Project Description: As the community makes the transition to self-government, there has been an increased interest in language documentation through stories, song, and concepts of place in order to better understand what Dene government means. Governance thus forms one focal point of this research. The research team are particularly interested in the areas of variation, change and continuity in language, stories, song, and concepts of place as they relate to governance and land stewardship.

Complementing the focal point on governance, this project will involve development of an indigenous research methodology with respect to language research. The research teams approach will involve documentation with extended families or clans from distinct traditional land use areas across three or four generations, including archival materials and new materials from living family members. The research team will focus on the collection of “rich” discourse through a variety of performance media. Annotated audio and video data will support the development of local educational material (including a language toolbox) as well as the establishment of community archives for traditional linguistic and cultural knowledge. The interdisciplinary research team brings together a diversity of community and academic expertise.

This is a participatory research program initiated by the Deline First Nation community as part of a vision for research, education and capacity-building for governance. The lead community partner is the Deline Renewable Resources Council, with the support and ongoing input of the Deline First Nation and Deline Land Corporation. Community researchers are provided with training, and community members participate in structuring every phase of the research, including project design, implementation, analysis and education activities. Communications products and community presentations related to the research process and outcomes are provided on a regular basis, and activities in the school ensure that students are educated about research process and results. The aim is to understand how Dene language, stories and songs can be used to address social and environmental change in the present and future.

Community participants and leaders will determine the forms of communication within the community.

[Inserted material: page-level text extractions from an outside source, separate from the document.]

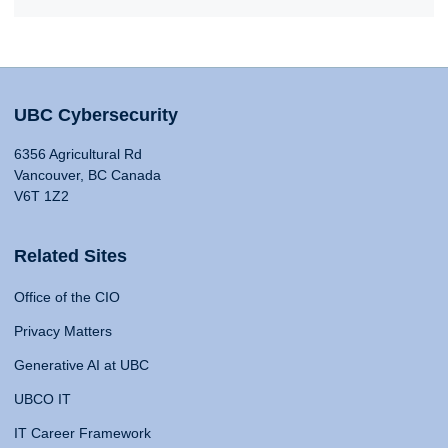
UBC Cybersecurity
6356 Agricultural Rd
Vancouver, BC Canada
V6T 1Z2
Related Sites
Office of the CIO
Privacy Matters
Generative AI at UBC
UBCO IT
IT Career Framework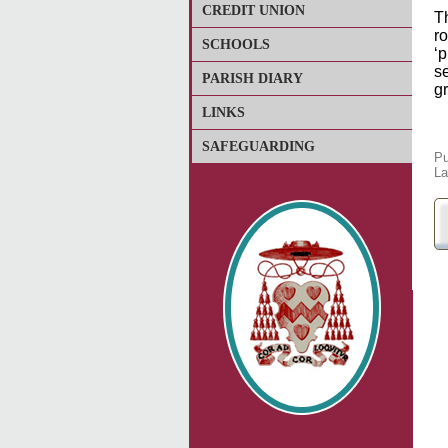
CREDIT UNION
T
ro
SCHOOLS
‘
se
PARISH DIARY
g
LINKS
SAFEGUARDING
Pu
La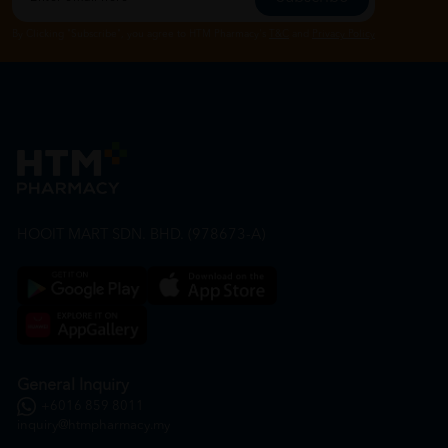
By Clicking "Subscribe", you agree to HTM Pharmacy's
T&C
and
Privacy Policy
HOOIT MART SDN. BHD. (978673-A)
General Inquiry
+6016 859 8011
inquiry@htmpharmacy.my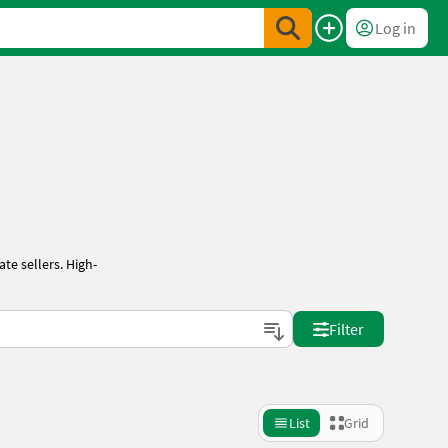
Log in
te sellers. High-
Filter
List
Grid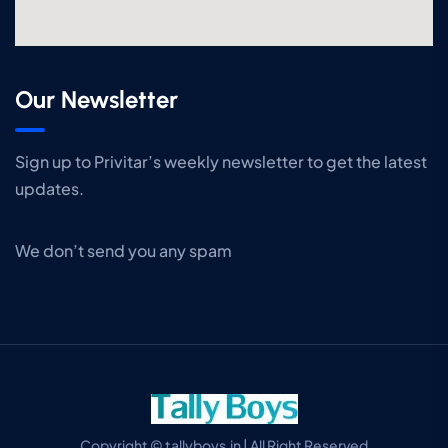
Our Newsletter
Sign up to Privitar’s weekly newsletter to get the latest
updates.
We don’t send you any spam
Copyright © tallyboys.in | All Right Reserved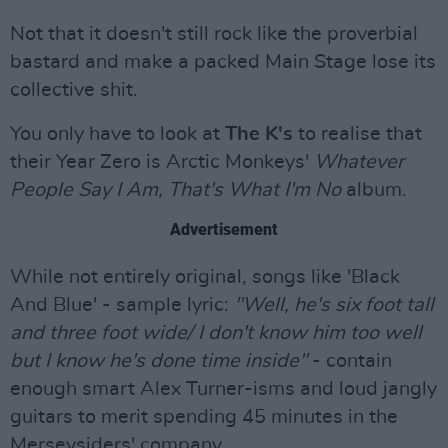
Not that it doesn't still rock like the proverbial
bastard and make a packed Main Stage lose its
collective shit.
You only have to look at
The K's
to realise that
their Year Zero is Arctic Monkeys'
Whatever
People Say I Am, That's What I'm No
album.
Advertisement
While not entirely original, songs like 'Black
And Blue' - sample lyric:
"Well, he's six foot tall
and three foot wide/ I don't know him too well
but I know he's done time inside"
- contain
enough smart Alex Turner-isms and loud jangly
guitars to merit spending 45 minutes in the
Merseysiders' company.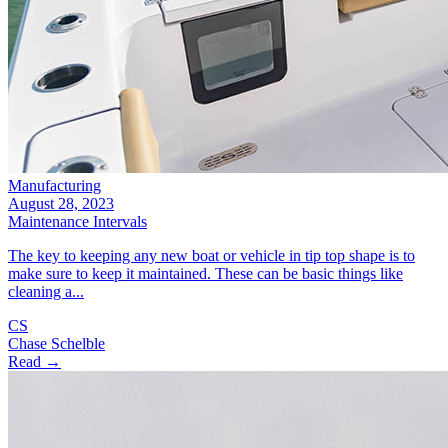
Manufacturing
August 28, 2023
Maintenance Intervals
The key to keeping any new boat or vehicle in tip top shape is to
make sure to keep it maintained. These can be basic things like
cleaning a...
CS
Chase Schelble
Read →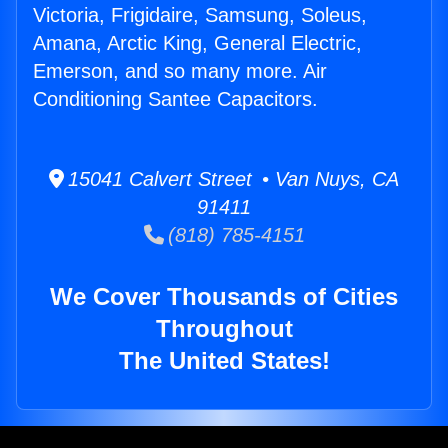
Victoria, Frigidaire, Samsung, Soleus,
Amana, Arctic King, General Electric,
Emerson, and so many more. Air
Conditioning Santee Capacitors.
15041 Calvert Street • Van Nuys, CA
91411
(818) 785-4151
We Cover Thousands of Cities
Throughout
The United States!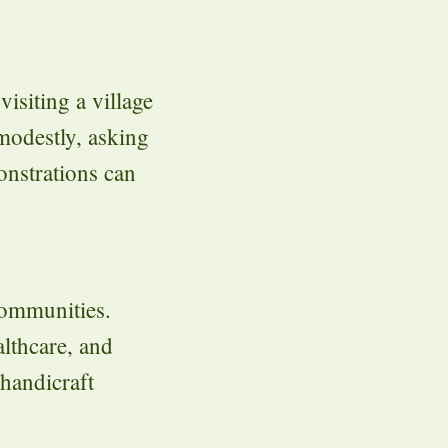
isiting a village
 modestly, asking
onstrations can
 communities.
lthcare, and
 handicraft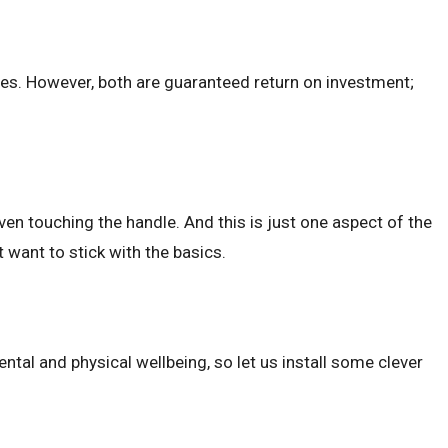
nes. However, both are guaranteed return on investment;
ven touching the handle. And this is just one aspect of the
 want to stick with the basics.
ntal and physical wellbeing, so let us install some clever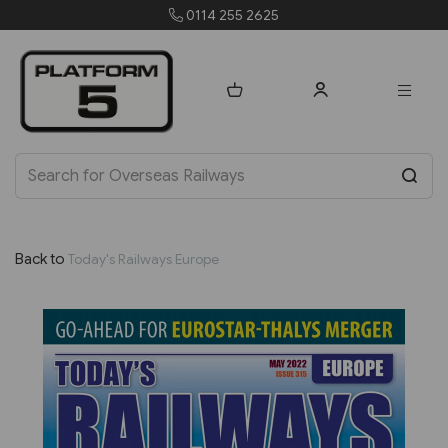
0114 255 2625
Back to
Today's Railways Europe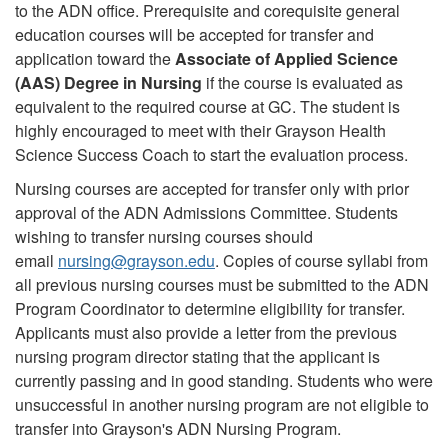
to the ADN office. Prerequisite and corequisite general
education courses will be accepted for transfer and
application toward the
Associate of Applied Science
(AAS) Degree in Nursing
if the course is evaluated as
equivalent to the required course at GC. The student is
highly encouraged to meet with their Grayson Health
Science Success Coach to start the evaluation process.
Nursing courses are accepted for transfer only with prior
approval of the ADN Admissions Committee. Students
wishing to transfer nursing courses should
email
nursing
@
grayson.edu
. Copies of course syllabi from
all previous nursing courses must be submitted to the ADN
Program Coordinator to determine eligibility for transfer.
Applicants must also provide a letter from the previous
nursing program director stating that the applicant is
currently passing and in good standing. Students who were
unsuccessful in another nursing program are not eligible to
transfer into Grayson's ADN Nursing Program.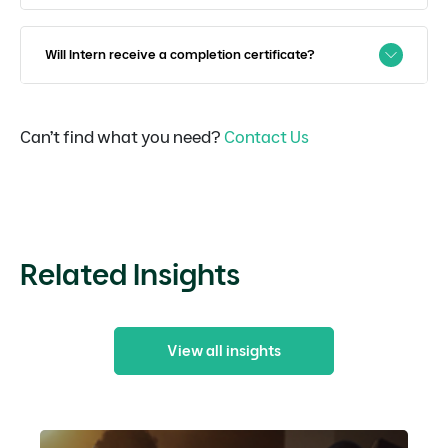
Will Intern receive a completion certificate?
Can’t find what you need?
Contact Us
Related Insights
View all insights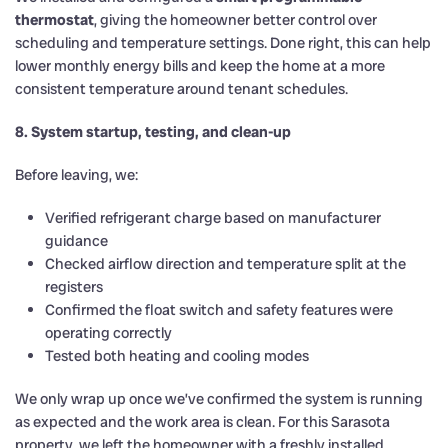
thermostat
, giving the homeowner better control over
scheduling and temperature settings. Done right, this can help
lower monthly energy bills and keep the home at a more
consistent temperature around tenant schedules.
8. System startup, testing, and clean-up
Before leaving, we:
Verified refrigerant charge based on manufacturer
guidance
Checked airflow direction and temperature split at the
registers
Confirmed the float switch and safety features were
operating correctly
Tested both heating and cooling modes
We only wrap up once we’ve confirmed the system is running
as expected and the work area is clean. For this Sarasota
property, we left the homeowner with a freshly installed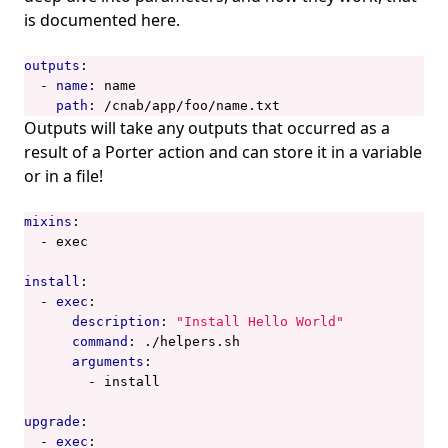
is documented
here
.
outputs
:
- 
name
:
name
path
:
/cnab/app/foo/name.txt
Outputs will take any outputs that occurred as a
result of a Porter action and can store it in a variable
or in a file!
mixins
:
- 
exec
install
:
- 
exec
:
description
:
"Install Hello World"
command
:
./helpers.sh
arguments
:
- 
install
upgrade
:
- 
exec
: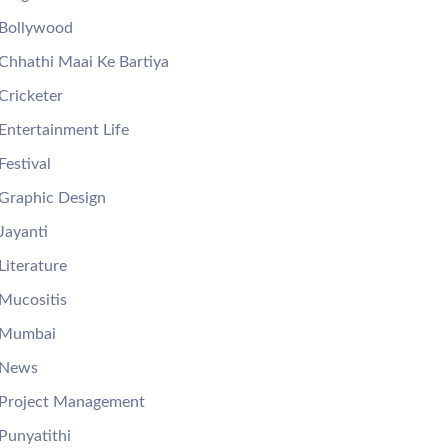
Bollywood
Chhathi Maai Ke Bartiya
Cricketer
Entertainment Life
Festival
Graphic Design
Jayanti
Literature
Mucositis
Mumbai
News
Project Management
Punyatithi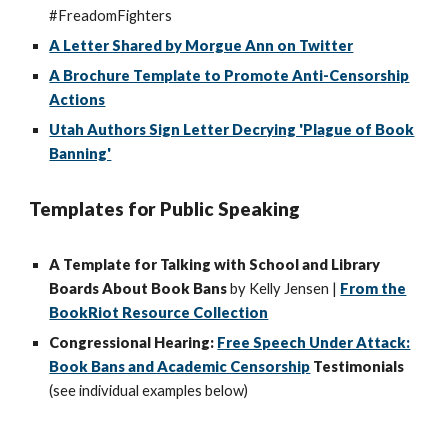
#FreadomFighters
A Letter Shared by Morgue Ann on Twitter
A Brochure Template to Promote Anti-Censorship
Actions
Utah Authors Sign Letter Decrying 'Plague of Book
Banning'
Templates for Public Speaking
A Template for Talking with School and Library
Boards About Book Bans
by Kelly Jensen |
From the
BookRiot Resource Collection
Congressional Hearing:
Free Speech Under Attack:
Book Bans and Academic Censorship
Testimonials
(see individual examples below)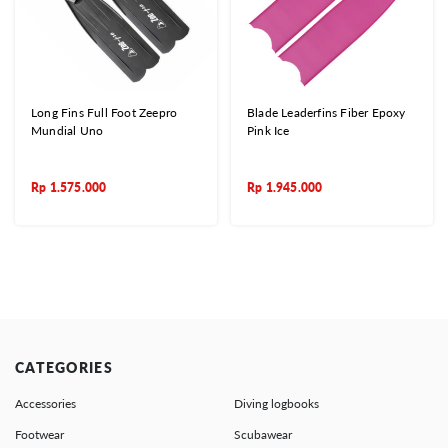
Long Fins Full Foot Zeepro
Blade Leaderfins Fiber Epoxy
Mundial Uno
Pink Ice
Rp
1.575.000
Rp
1.945.000
CATEGORIES
Accessories
Diving logbooks
Footwear
Scubawear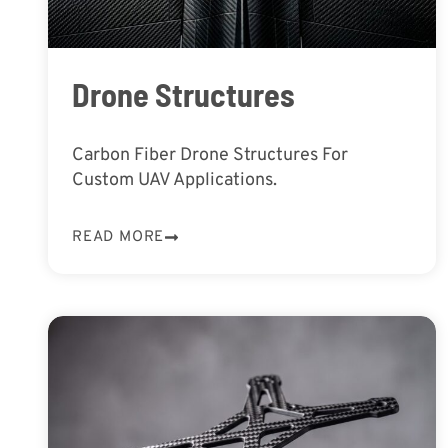
Drone Structures
Carbon Fiber Drone Structures For
Custom UAV Applications.
READ MORE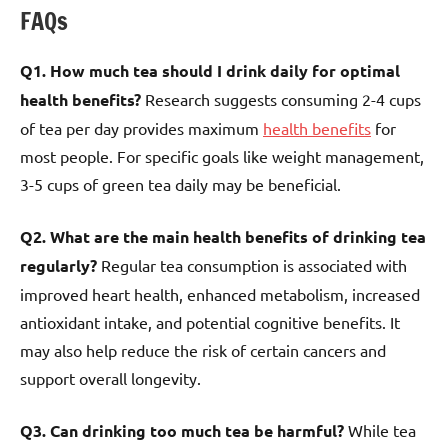
FAQs
Q1. How much tea should I drink daily for optimal
health benefits?
Research suggests consuming 2-4 cups
of tea per day provides maximum
health benefits
for
most people. For specific goals like weight management,
3-5 cups of green tea daily may be beneficial.
Q2. What are the main health benefits of drinking tea
regularly?
Regular tea consumption is associated with
improved heart health, enhanced metabolism, increased
antioxidant intake, and potential cognitive benefits. It
may also help reduce the risk of certain cancers and
support overall longevity.
Q3. Can drinking too much tea be harmful?
While tea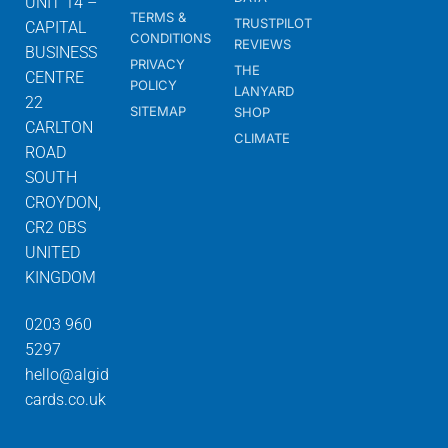
UNIT 14 –
TERMS &
TRUSTPILOT
CAPITAL
CONDITIONS
REVIEWS
BUSINESS
PRIVACY
THE
CENTRE
POLICY
LANYARD
22
SITEMAP
SHOP
CARLTON
CLIMATE
ROAD
SOUTH
CROYDON,
CR2 0BS
UNITED
KINGDOM
0203 960
5297
hello@algid
cards.co.uk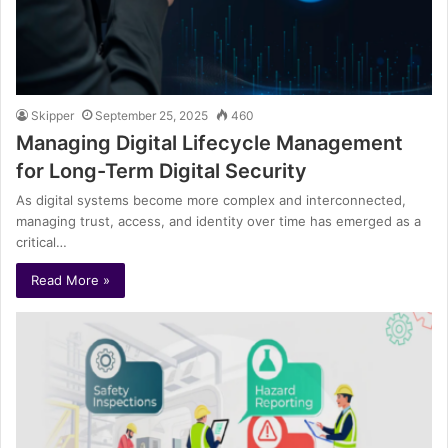
Skipper
September 25, 2025
460
Managing Digital Lifecycle Management
for Long-Term Digital Security
As digital systems become more complex and interconnected,
managing trust, access, and identity over time has emerged as a
critical…
Read More »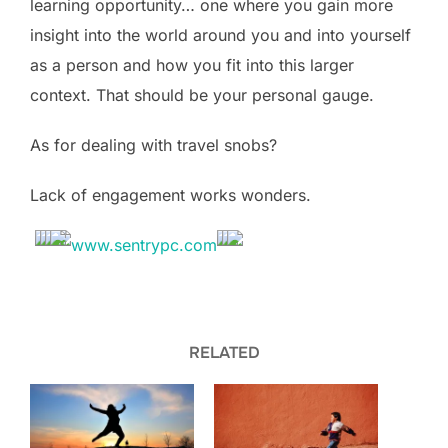
learning opportunity… one where you gain more
insight into the world around you and into yourself
as a person and how you fit into this larger
context. That should be your personal gauge.
As for dealing with travel snobs?
Lack of engagement works wonders.
RELATED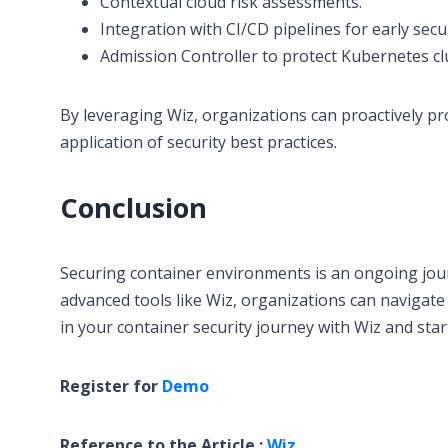
Contextual cloud risk assessments.
Integration with CI/CD pipelines for early sec
Admission Controller to protect Kubernetes c
By leveraging Wiz, organizations can proactively p
application of security best practices.
Conclusion
Securing container environments is an ongoing jour
advanced tools like Wiz, organizations can navigate 
in your container security journey with Wiz and sta
Register for
Demo
Reference to the Article :
Wiz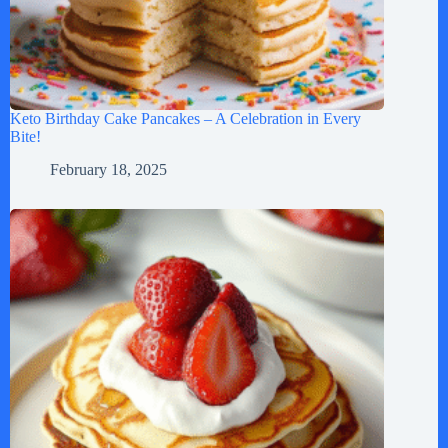
Keto Birthday Cake Pancakes – A Celebration in Every
Bite!
February 18, 2025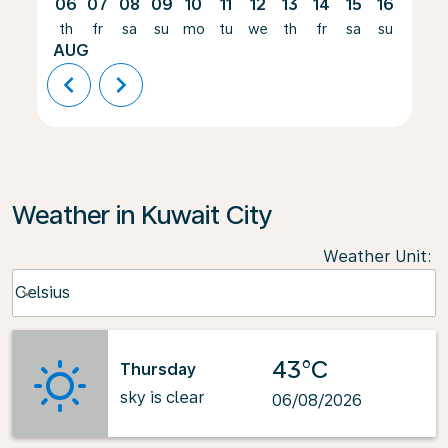
06
07
08
09
10
11
12
13
14
15
16
17
th
fr
sa
su
mo
tu
we
th
fr
sa
su
mo
AUG
chevron_left
chevron_right
Weather in Kuwait City
Weather Unit
:
Weather unit option Celsius Selected
Celsius
keyboard_arrow_down
43°C
Thursday
sky is clear
06/08/2026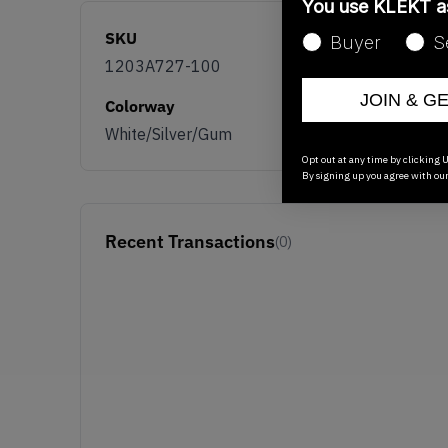
You use KLEKT 
SKU
Buyer
S
1203A727-100
JOIN & G
Colorway
White/Silver/Gum
Opt out at any time by clicking U
By signing up you agree with ou
Recent Transactions
(0)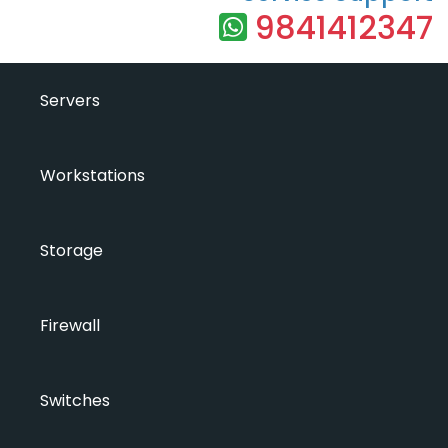
9841412347
Servers
Workstations
Storage
Firewall
Switches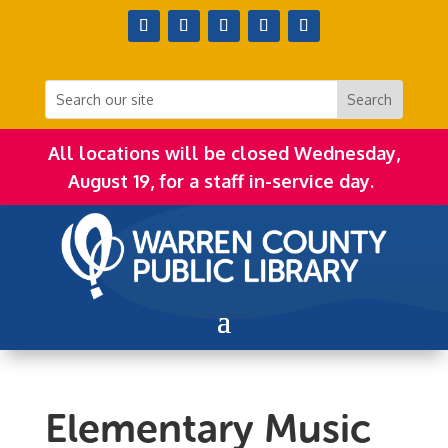
All locations will be closed Wednesday,
August 19, for a staff in-service day.
Elementary Music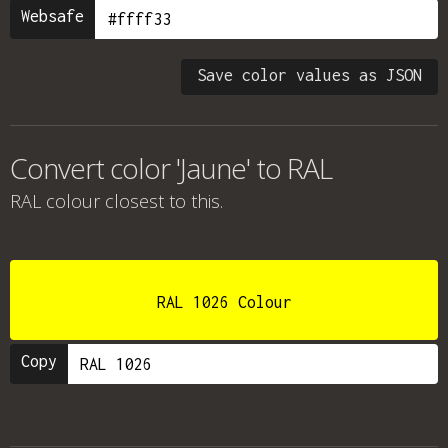
Websafe
Save color values as JSON
Convert color 'Jaune' to RAL
RAL colour
closest to this.
RAL 1026 Colour
Copy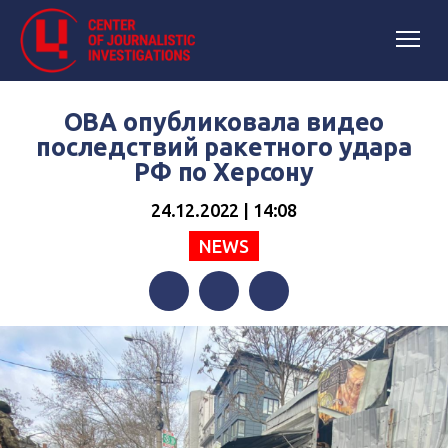
ОВА опубликовала видео
последствий ракетного удара
РФ по Херсону
24.12.2022 | 14:08
NEWS
Facebook
Twitter
Telegram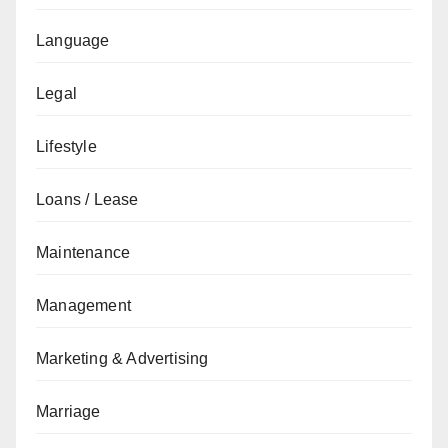
Language
Legal
Lifestyle
Loans / Lease
Maintenance
Management
Marketing & Advertising
Marriage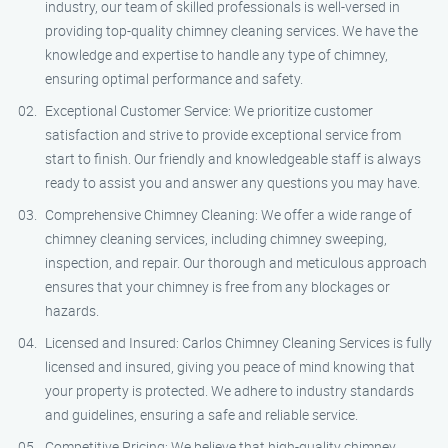
industry, our team of skilled professionals is well-versed in
providing top-quality chimney cleaning services. We have the
knowledge and expertise to handle any type of chimney,
ensuring optimal performance and safety.
Exceptional Customer Service: We prioritize customer
satisfaction and strive to provide exceptional service from
start to finish. Our friendly and knowledgeable staff is always
ready to assist you and answer any questions you may have.
Comprehensive Chimney Cleaning: We offer a wide range of
chimney cleaning services, including chimney sweeping,
inspection, and repair. Our thorough and meticulous approach
ensures that your chimney is free from any blockages or
hazards.
Licensed and Insured: Carlos Chimney Cleaning Services is fully
licensed and insured, giving you peace of mind knowing that
your property is protected. We adhere to industry standards
and guidelines, ensuring a safe and reliable service.
Competitive Pricing: We believe that high-quality chimney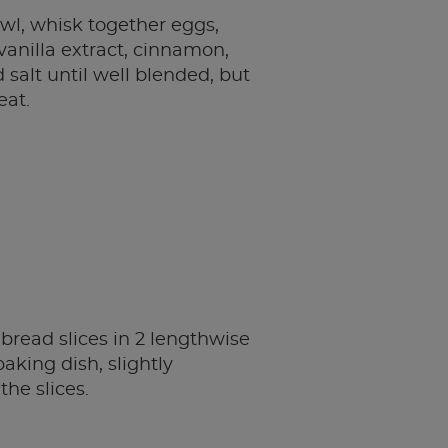
owl, whisk together eggs,
 vanilla extract, cinnamon,
salt until well blended, but
eat.
bread slices in 2 lengthwise
aking dish, slightly
the slices.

Currently it is projected that research process and results will continue to be communicated through regular research meetings with elders and delegates of leadership organizations, presentations at the schools and public meetings, oral reports at meetings of community organizations, written briefings, community radio, and a web portal. Communication to the broader public in the NWT is by permission of the Deline Renewable Resources Council and Deline First Nation. This will include the web portal and plain language and academic publications co-authored with the community research team.


The fieldwork for this study will be conducted from January 1, 2014 to December 31, 2014.